Unsustainable water use in India is threatening agricultural production and raising the spectre of a major water crisis.

Matthew Rodell of NASA's Goddard Space Flight Center in Greenbelt, Maryland, and colleagues used data from the Gravity Recovery and Climate Experiment (GRACE) satellites — operated by NASA and the German Aerospace Center (DLR) — to determine how groundwater levels are changing in the Indian states of Rajasthan, Punjab and Haryana, which includes the national capital of New Delhi.

If farmers could shift away from water-intensive crops and implement more efficient irrigation methods, that would help.

Their research, published online in Nature this week (M. Rodell et al. Nature doi:10.1038/nature08238; 2009), found gravity anomalies suggesting a net loss of 109 cubic kilometres of water — equivalent to a mass of 109 billion tonnes — from August 2002 to October 2008. The amount lost is double the capacity of India's largest surface-water reservoir, the Upper Wainganga, and almost three times the capacity of Lake Mead in Nevada, the largest reservoir in the United States.

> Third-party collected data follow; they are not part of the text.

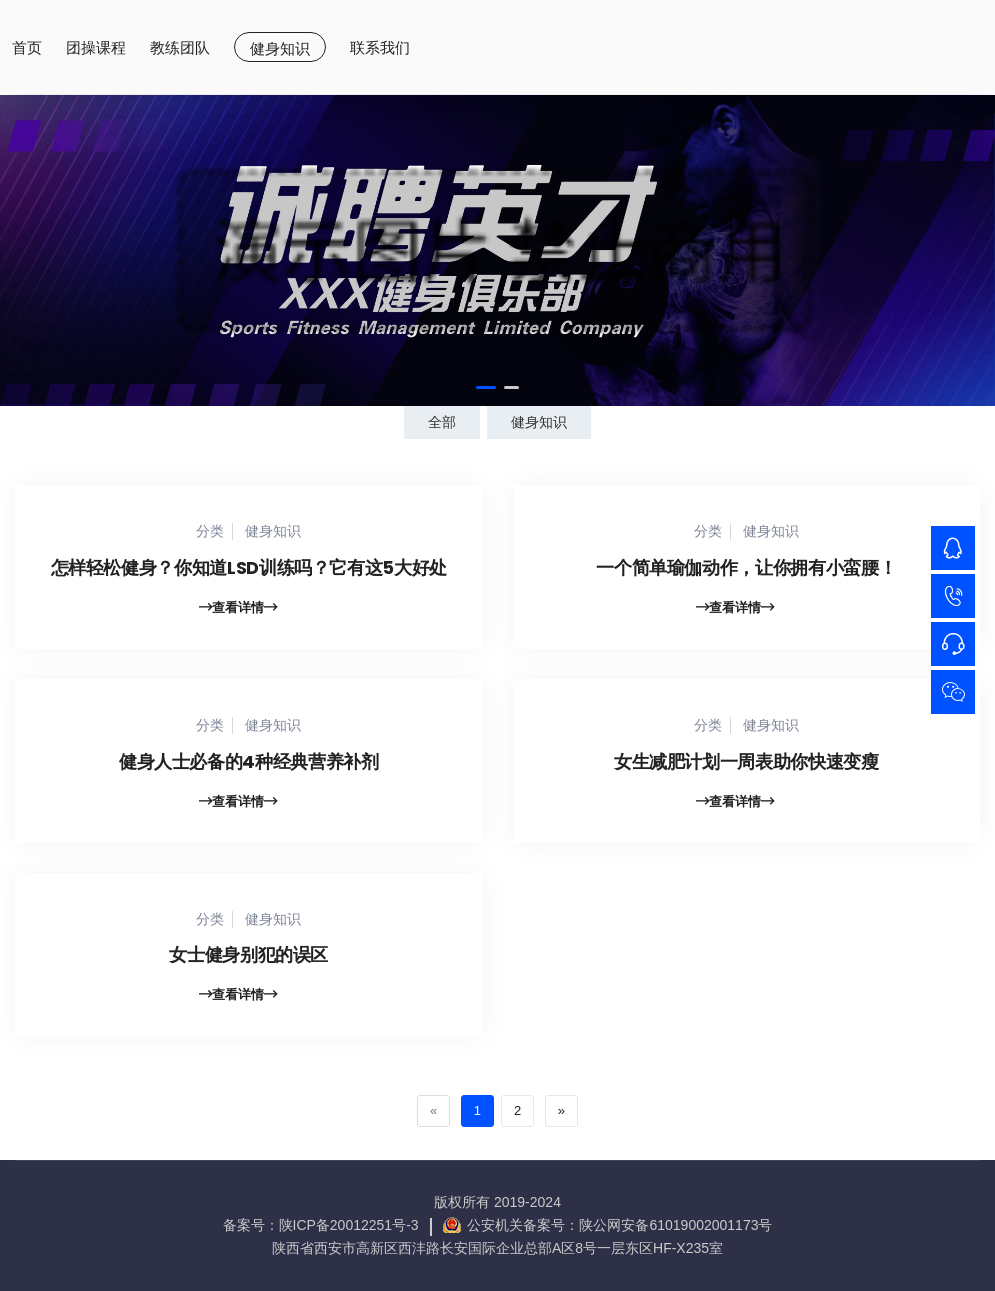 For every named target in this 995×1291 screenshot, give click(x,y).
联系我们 (380, 47)
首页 (27, 47)
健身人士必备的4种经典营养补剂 (249, 765)
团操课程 (96, 47)
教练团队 (180, 47)
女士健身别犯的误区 (248, 971)
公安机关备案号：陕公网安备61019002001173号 (619, 1225)
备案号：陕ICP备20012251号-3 (321, 1225)
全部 (442, 422)
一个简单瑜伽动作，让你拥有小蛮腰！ (746, 571)
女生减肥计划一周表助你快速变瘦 (746, 765)
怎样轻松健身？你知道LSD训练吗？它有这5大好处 (249, 571)
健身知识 (280, 48)
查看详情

A second study using GRACE data, by scientists at the University of Colorado and the National Center for Atmospheric Research in Boulder, has found that the most intensively irrigated areas in northern India, eastern Pakistan and parts of Bangladesh are losing groundwater at an overall rate of 54 cubic kilometres per year, consistent with Rodell's results (V. M. Tiwari et al. Geophys. Res. Lett. doi:10.1029/2009GL039401; in the press).

Groundwater depletion in northwest India is a known problem, but Rodell's data suggest that the loss rate is around 20% higher than the Indian authorities have previously estimated.

Rodell notes that rainfall during the study period was close to the long-term climatic mean, and says that the observed groundwater depletion is unlikely to be the result of unusual dryness or variability.

The regions of Rajasthan, Punjab and Haryana have a combined population of 114 million people, and receive an average of 500 millimetres of rainfall per year — just slightly less than that of London — but with pronounced seasonal and regional differences. Although less than a third of agricultural land there is irrigated, crop irrigation accounts for up to 95% of groundwater consumption. "If farmers could shift away from water-intensive crops, such as rice, and implement more efficient irrigation methods, that would help," says Rodell.

Meanwhile, the Indian government is looking into framing regulations to reduce groundwater consumption. "Hopefully," says Rodell, "our research will give them the evidence they need to carry through."